Not a very good morning
I have not yet truly realized that it is 2013.
Looking back at 2012 it looks like I lived like the earth was actually about to go under in December.
The year started magically at Rhythm and Vines music festival in Gisbourne, New Zealand. Covered from top to toe in mud to the voice of Calvin Harris, I grabbed her hand, looked up into the falling rain and thought to myself that this year will be awesome. It is probably my best New Years so far.
I lived in Norrköping, Stockholm and Singapore.
I visited New Zealand, Mexico, Malaysia, Indonesia, China, Cambodia, Laos and The Philippines.
I scored some A:s and failed some courses.
I got my heart broken.
I got two schoolar ships, which were both spent like I was a child on acid.
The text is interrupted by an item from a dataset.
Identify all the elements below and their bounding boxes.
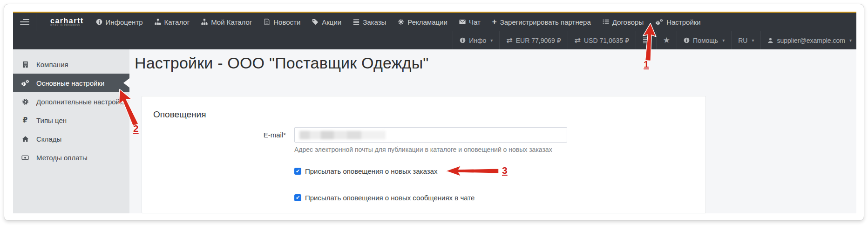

I went to three types of shrinks for three different issues.
I worked on two places at the same time.
I made a soccer comeback after 4 years on the bench.
I made many friends and lost some.
This year ended on a beach on an island far away. Too bad 10 000 korean tourists also had found their way to this beautiful beach. Waves got my white dress wet, the 10 000 Koreans could see my underwear, I could not have cared less. When the countdown started I again looked up into the sky. I was not holding anyones hand, I was holding a beer, It was needed, since I got rather emotional. Do not remember what I thought when I looked up, probably “I will never go to Korea” or something similarly mature to that.
2013 I will try to calm down.
You can not enjoy the good things if you are always heading somewhere else.
And be a better friend to the people who have been the very best of friends to me.
I do not think 7 weeks counts as a “very long time”.
According to drama queen version of myself I am not suppose to give this blog any attention. To be honest, at the night between 8th and 9th of December I thought I had lost my sense of humor and inspiration to write at all. Which explains the “very long time”-statement in previous post. Turns out I found heaps of inspiration in getting my life flipped over and bent backwards. On my ipad I have more or less a book of blog posts. I wrote everyday for five weeks. It is a wild mix of sad, pathetic, hilarious, stupid, dangerous, and fun stories. Every single word is true, even if I would like to deny some, reading it today. I might publish them, I have not decided yet.
Ran into an exchange student who I only know briefly a few days ago. We small talked for a bit and she mentioned that my blog post “leaving means losing” had made her cry.
If I have more inspiration than ever and I can make strangers cry I should write, no matter what drama queen Sofie thinks.